What the exercise asks » Only the lines from the one that contains "Segment: left lung" to the last line below, both included, should be transcribed. Pictures stay out of the copy.
[[ Records for this exercise open ]]
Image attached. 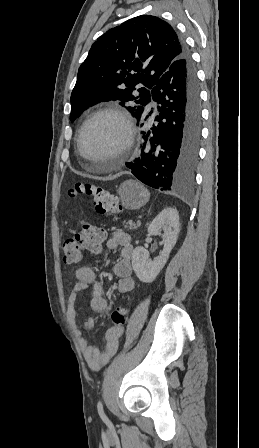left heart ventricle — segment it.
Here are the masks:
<instances>
[{
    "mask_svg": "<svg viewBox=\"0 0 259 448\" xmlns=\"http://www.w3.org/2000/svg\"><path fill=\"white\" fill-rule=\"evenodd\" d=\"M122 135L123 125L114 116H101L92 121L82 136V162H106L113 158L112 149Z\"/></svg>",
    "mask_w": 259,
    "mask_h": 448,
    "instance_id": "b2bd125f",
    "label": "left heart ventricle"
}]
</instances>
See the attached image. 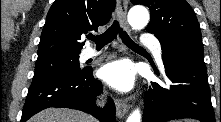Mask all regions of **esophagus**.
<instances>
[{"label":"esophagus","instance_id":"obj_1","mask_svg":"<svg viewBox=\"0 0 221 122\" xmlns=\"http://www.w3.org/2000/svg\"><path fill=\"white\" fill-rule=\"evenodd\" d=\"M117 6H118V19L120 21V25H121L122 29L129 34L130 27L127 22V1L118 0ZM122 49H124L123 46H122ZM114 103L116 106V111H117L118 117L123 118L126 115V113L128 112L129 107H128L127 102L122 99H114Z\"/></svg>","mask_w":221,"mask_h":122}]
</instances>
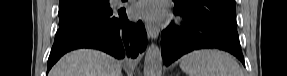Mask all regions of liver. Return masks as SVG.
Listing matches in <instances>:
<instances>
[{
    "instance_id": "obj_1",
    "label": "liver",
    "mask_w": 287,
    "mask_h": 76,
    "mask_svg": "<svg viewBox=\"0 0 287 76\" xmlns=\"http://www.w3.org/2000/svg\"><path fill=\"white\" fill-rule=\"evenodd\" d=\"M49 76H122L121 63L93 49H80L64 55Z\"/></svg>"
}]
</instances>
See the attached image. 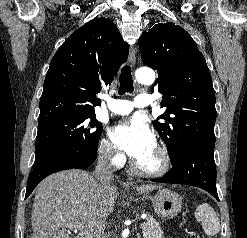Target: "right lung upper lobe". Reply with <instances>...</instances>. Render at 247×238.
I'll return each mask as SVG.
<instances>
[{
    "instance_id": "cb5924a9",
    "label": "right lung upper lobe",
    "mask_w": 247,
    "mask_h": 238,
    "mask_svg": "<svg viewBox=\"0 0 247 238\" xmlns=\"http://www.w3.org/2000/svg\"><path fill=\"white\" fill-rule=\"evenodd\" d=\"M129 45L109 19L95 18L57 50L45 77L39 122L95 114L102 84H110L127 60Z\"/></svg>"
}]
</instances>
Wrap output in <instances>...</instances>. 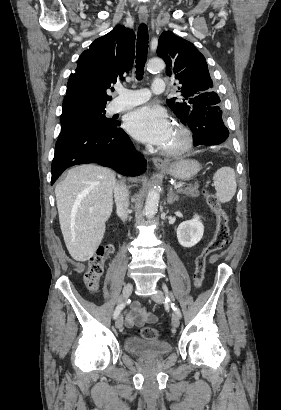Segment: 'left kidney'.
I'll list each match as a JSON object with an SVG mask.
<instances>
[{
  "label": "left kidney",
  "instance_id": "1",
  "mask_svg": "<svg viewBox=\"0 0 281 410\" xmlns=\"http://www.w3.org/2000/svg\"><path fill=\"white\" fill-rule=\"evenodd\" d=\"M204 226L198 215L191 220L182 222L177 228V238L181 246L191 248L203 237Z\"/></svg>",
  "mask_w": 281,
  "mask_h": 410
}]
</instances>
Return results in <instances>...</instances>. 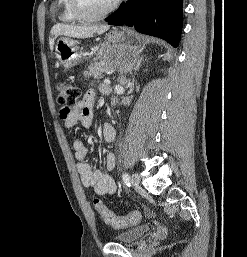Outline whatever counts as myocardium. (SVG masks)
<instances>
[{"label": "myocardium", "instance_id": "1", "mask_svg": "<svg viewBox=\"0 0 247 257\" xmlns=\"http://www.w3.org/2000/svg\"><path fill=\"white\" fill-rule=\"evenodd\" d=\"M123 0H114L105 10L96 13V14H90L85 11L83 7L82 0H71L72 3V10L79 21L82 22H94L98 21L100 19L105 18L106 16L110 15L112 12H114L120 3Z\"/></svg>", "mask_w": 247, "mask_h": 257}]
</instances>
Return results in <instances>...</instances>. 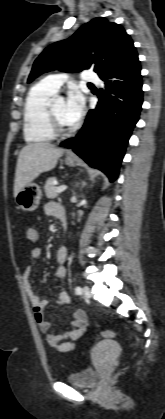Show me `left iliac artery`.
Wrapping results in <instances>:
<instances>
[{
  "instance_id": "left-iliac-artery-1",
  "label": "left iliac artery",
  "mask_w": 165,
  "mask_h": 419,
  "mask_svg": "<svg viewBox=\"0 0 165 419\" xmlns=\"http://www.w3.org/2000/svg\"><path fill=\"white\" fill-rule=\"evenodd\" d=\"M75 293H76L77 295H81V294H82V289H81V287L77 286V287L75 288Z\"/></svg>"
}]
</instances>
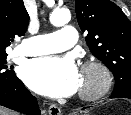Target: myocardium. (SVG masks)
I'll return each instance as SVG.
<instances>
[{
  "label": "myocardium",
  "instance_id": "obj_1",
  "mask_svg": "<svg viewBox=\"0 0 131 115\" xmlns=\"http://www.w3.org/2000/svg\"><path fill=\"white\" fill-rule=\"evenodd\" d=\"M95 71L98 74V82L94 87L81 88L79 98L84 101H94L104 96L112 86V73L110 69L100 60L90 59L82 64V74Z\"/></svg>",
  "mask_w": 131,
  "mask_h": 115
}]
</instances>
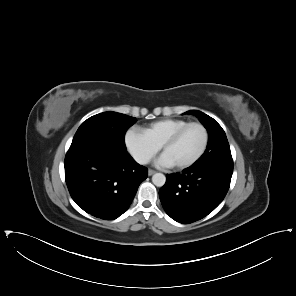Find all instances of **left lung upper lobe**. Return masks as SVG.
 <instances>
[{"label": "left lung upper lobe", "mask_w": 296, "mask_h": 296, "mask_svg": "<svg viewBox=\"0 0 296 296\" xmlns=\"http://www.w3.org/2000/svg\"><path fill=\"white\" fill-rule=\"evenodd\" d=\"M186 114H193L198 117L209 134L207 149L195 163L198 165H211L221 162L233 163L228 140L222 127L213 118L198 110H190Z\"/></svg>", "instance_id": "1"}]
</instances>
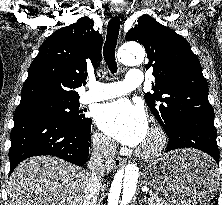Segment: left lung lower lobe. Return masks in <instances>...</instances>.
I'll list each match as a JSON object with an SVG mask.
<instances>
[{"label":"left lung lower lobe","mask_w":222,"mask_h":205,"mask_svg":"<svg viewBox=\"0 0 222 205\" xmlns=\"http://www.w3.org/2000/svg\"><path fill=\"white\" fill-rule=\"evenodd\" d=\"M169 142L166 151L179 148H195L209 154L219 164V149L214 118L202 115H187L167 134Z\"/></svg>","instance_id":"obj_1"}]
</instances>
[[ Records for this exercise closed ]]
Your solution »
Segment: left lung lower lobe. Return masks in <instances>...</instances>.
I'll list each match as a JSON object with an SVG mask.
<instances>
[{"label":"left lung lower lobe","mask_w":222,"mask_h":205,"mask_svg":"<svg viewBox=\"0 0 222 205\" xmlns=\"http://www.w3.org/2000/svg\"><path fill=\"white\" fill-rule=\"evenodd\" d=\"M169 142L166 151L179 148H195L209 154L219 164V149L214 118L202 115H187L167 134Z\"/></svg>","instance_id":"obj_1"}]
</instances>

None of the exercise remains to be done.